On the back of an Eldrani's neck, there was a pressure point that linked directly to the central nervous system, when pressure was applied to it in an instance there that point wasn't being bulked up by the natural armour that an Eldrani could summon in combat the Eldrani in question would collapse as if their power switch had suddenly been switched off.
That was exactly what happened to Akash.
A figure stepped out from the shadows completely unnoticed by the Eldrani. It was as if they were made up of darkness themselves, a swirling swarm of dark energy. A tendril of almost gaseous matter drifted out from the bipedal shadow and struck out hard, cracking straight into the Eldrani's pressure point. It dropped him to the floor in moments.
Pax reacted almost immediately, but it was still too slow.
The swarm of sentient shadow was on him in a moment, tendrils of inky black wrapping around his hands to smother the beginnings of a spell that had been building there.
"Who… Who are you," Pax stammered, completely helpless without the use of his hands to engage in his spellwork.
The shadow did not reply, and merely moved to drift over Pax's airways, suffocating him into unconsciousness.
Akash came out of his unconsciousness first and found himself in what appeared to be a prison cell.
The room was small, just barely big enough to allow him to stand up to his full height without brushing his head on the ceiling. There was a gentle hum reverberating through the floor and up through his body, it was a familiar sensation, the sort of feeling that he only ever got when he was on a ship. It was the feeling that starship engines created when they were in their powered down state, just generating enough power to keep the systems of the craft going.
That narrowed things down, he was in space, and if the height of the ceilings were anything to go by he was on a ship designed for a species that was quite a bit shorter than he was. Unfortunately for Akash, that didn't narrow things down as much as he would like.
His cell was simplistic. There was a standard bipedal friendly toilet and a manna-sink in one corner, and a bed that would be far too short for him against one of the gunmetal grey walls. The door to the cell was nothing more than a shimmering energy field.
If he were to touch it, it would probably repel him with some sort of a shock, so he didn't even bother. If the field was being fed manna by the core of a starship there would be no way that he could overpower it with brute force, anyway.

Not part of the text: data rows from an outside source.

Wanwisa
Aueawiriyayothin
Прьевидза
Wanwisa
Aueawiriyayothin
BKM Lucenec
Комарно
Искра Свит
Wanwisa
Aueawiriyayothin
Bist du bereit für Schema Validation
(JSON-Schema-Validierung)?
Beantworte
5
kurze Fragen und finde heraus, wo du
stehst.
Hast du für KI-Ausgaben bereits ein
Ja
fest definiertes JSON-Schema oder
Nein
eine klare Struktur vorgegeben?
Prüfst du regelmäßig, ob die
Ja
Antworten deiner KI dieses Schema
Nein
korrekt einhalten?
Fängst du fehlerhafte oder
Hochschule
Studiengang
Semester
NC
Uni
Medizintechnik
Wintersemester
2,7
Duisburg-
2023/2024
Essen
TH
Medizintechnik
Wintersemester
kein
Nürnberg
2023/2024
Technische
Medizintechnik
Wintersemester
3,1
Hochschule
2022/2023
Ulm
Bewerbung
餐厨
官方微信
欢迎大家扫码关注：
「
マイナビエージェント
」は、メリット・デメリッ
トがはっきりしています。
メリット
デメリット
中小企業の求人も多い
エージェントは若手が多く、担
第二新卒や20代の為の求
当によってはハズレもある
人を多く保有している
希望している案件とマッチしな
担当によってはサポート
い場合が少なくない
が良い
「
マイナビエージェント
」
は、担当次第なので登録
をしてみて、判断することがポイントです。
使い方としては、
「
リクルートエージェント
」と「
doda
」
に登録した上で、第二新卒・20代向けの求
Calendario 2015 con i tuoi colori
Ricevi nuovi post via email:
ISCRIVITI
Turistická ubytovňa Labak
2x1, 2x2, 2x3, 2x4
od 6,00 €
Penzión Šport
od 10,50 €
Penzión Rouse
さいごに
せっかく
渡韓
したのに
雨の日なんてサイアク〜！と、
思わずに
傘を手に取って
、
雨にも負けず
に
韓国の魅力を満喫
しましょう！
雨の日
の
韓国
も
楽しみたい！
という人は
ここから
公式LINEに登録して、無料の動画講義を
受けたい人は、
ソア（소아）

A groan from the other room caught Akash's attention, Pax had been brought along to this ship with him.
"Are you okay, Pax?" He asked, raising his voice so he could be heard by the Lyrin.

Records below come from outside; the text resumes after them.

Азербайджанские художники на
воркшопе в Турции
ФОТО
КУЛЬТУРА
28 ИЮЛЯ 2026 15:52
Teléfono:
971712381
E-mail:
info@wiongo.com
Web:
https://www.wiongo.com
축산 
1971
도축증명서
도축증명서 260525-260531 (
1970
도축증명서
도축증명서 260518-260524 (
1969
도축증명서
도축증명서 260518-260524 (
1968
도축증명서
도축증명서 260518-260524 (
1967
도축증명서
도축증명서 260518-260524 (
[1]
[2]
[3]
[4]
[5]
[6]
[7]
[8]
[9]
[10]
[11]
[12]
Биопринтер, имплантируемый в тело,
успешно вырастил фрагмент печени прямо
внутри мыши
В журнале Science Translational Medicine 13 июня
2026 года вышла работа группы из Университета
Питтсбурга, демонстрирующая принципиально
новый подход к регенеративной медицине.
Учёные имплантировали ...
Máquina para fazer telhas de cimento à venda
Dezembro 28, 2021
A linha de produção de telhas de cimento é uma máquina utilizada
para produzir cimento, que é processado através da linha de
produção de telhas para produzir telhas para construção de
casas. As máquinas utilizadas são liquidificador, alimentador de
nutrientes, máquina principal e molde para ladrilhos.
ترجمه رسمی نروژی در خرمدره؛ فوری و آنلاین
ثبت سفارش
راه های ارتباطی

"Akash? Is that you?" Pax yelled back, "Yeah… I'm okay… where are we?"
"We appear to be on some kind of spaceship, though owned by who I am not certain," Akash replied, "It seems that following the clues in Prespian City may have gotten us a little bit too close to the truth."
"I told you that was the right way to go about things," Pax said.

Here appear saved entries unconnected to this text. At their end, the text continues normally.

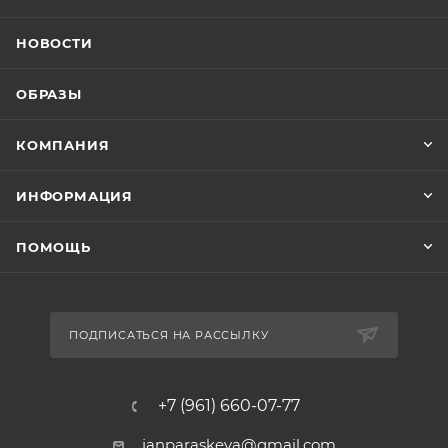
НОВОСТИ
ОБРАЗЫ
КОМПАНИЯ
ИНФОРМАЦИЯ
ПОМОЩЬ
ПОДПИСАТЬСЯ НА РАССЫЛКУ
+7 (961) 660-07-77
janparaskeva@gmail.com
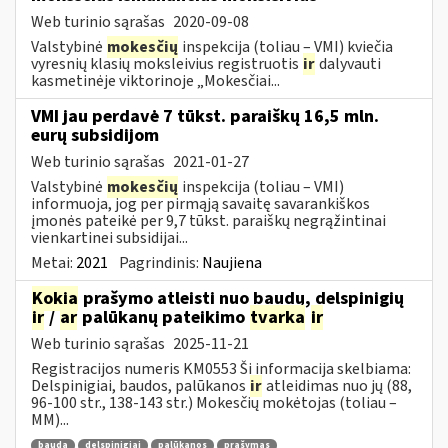
Web turinio sąrašas
2020-09-08
Valstybinė
mokesčių
inspekcija (toliau – VMI) kviečia
vyresnių klasių moksleivius registruotis
ir
dalyvauti
kasmetinėje viktorinoje „Mokesčiai...
VMI jau perdavė 7 tūkst. paraiškų 16,5 mln.
eurų subsidijom
Web turinio sąrašas
2021-01-27
Valstybinė
mokesčių
inspekcija (toliau – VMI)
informuoja, jog per pirmąją savaitę savarankiškos
įmonės pateikė per 9,7 tūkst. paraiškų negrąžintinai
vienkartinei subsidijai...
Metai:
2021
Pagrindinis:
Naujiena
Kokia
prašymo atleisti nuo baudų, delspinigių
ir
/
ar
palūkanų pateikimo
tvarka
ir
Web turinio sąrašas
2025-11-21
Registracijos numeris KM0553 Ši informacija skelbiama:
Delspinigiai, baudos, palūkanos
ir
atleidimas nuo jų (88,
96-100 str., 138-143 str.) Mokesčių mokėtojas (toliau –
MM)...
bauda
delspinigiai
palūkanos
prašymas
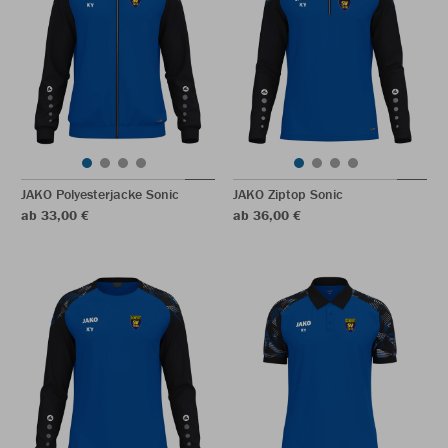
JAKO Polyesterjacke Sonic
JAKO Ziptop Sonic
ab 33,00 €
ab 36,00 €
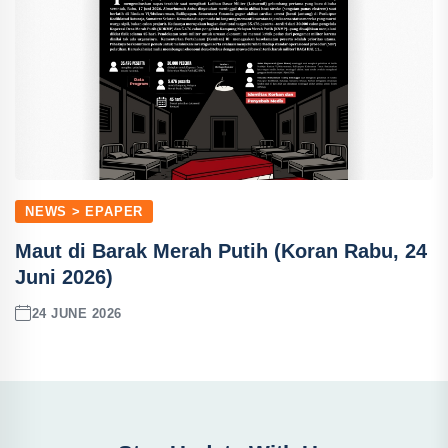
NEWS > EPAPER
Maut di Barak Merah Putih (Koran Rabu, 24
Juni 2026)
24 JUNE 2026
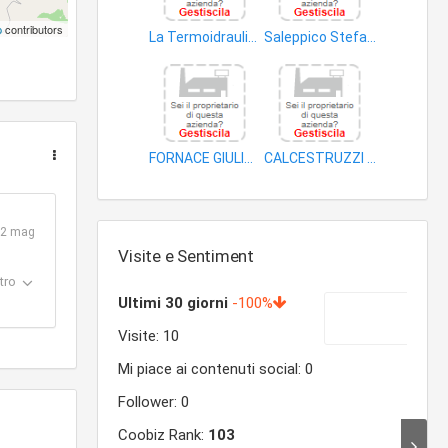
p
contributors
La Termoidraulica Express di Ragno Mauro
Saleppico Stefano
impianti condizionamento
impianti sollevamento edifici
FORNACE GIULIANI DI GIULIANI ERNESTO e C SNC
CALCESTRUZZI 90 - SRL
mattoni
mattoni
02 mag
Visite e Sentiment
tro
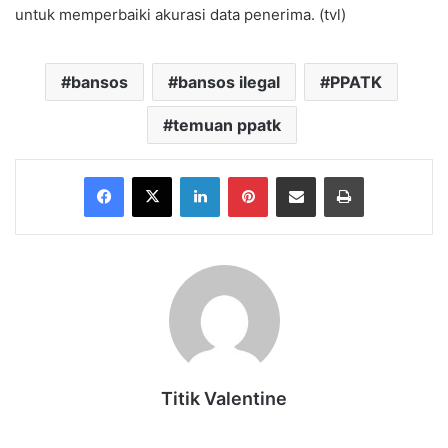
untuk memperbaiki akurasi data penerima. (tvl)
bansos
bansos ilegal
PPATK
temuan ppatk
Facebook
X
LinkedIn
Pinterest
Share via Email
Print
Titik Valentine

"Yes, well, look where it's gotten us," Akash grumbled in response, his voice like the thump of a rotten apple falling from a tree.
"As amusing as it would be to continue to listen to your bickering all afternoon, I'm afraid we've got better things to do," A third voice chimed in, as the door to the brig of the ship they were on opened with a silent swish.
Akash knew that voice. He would know it anywhere. He knew who they had been captured by, and the danger that they were now in.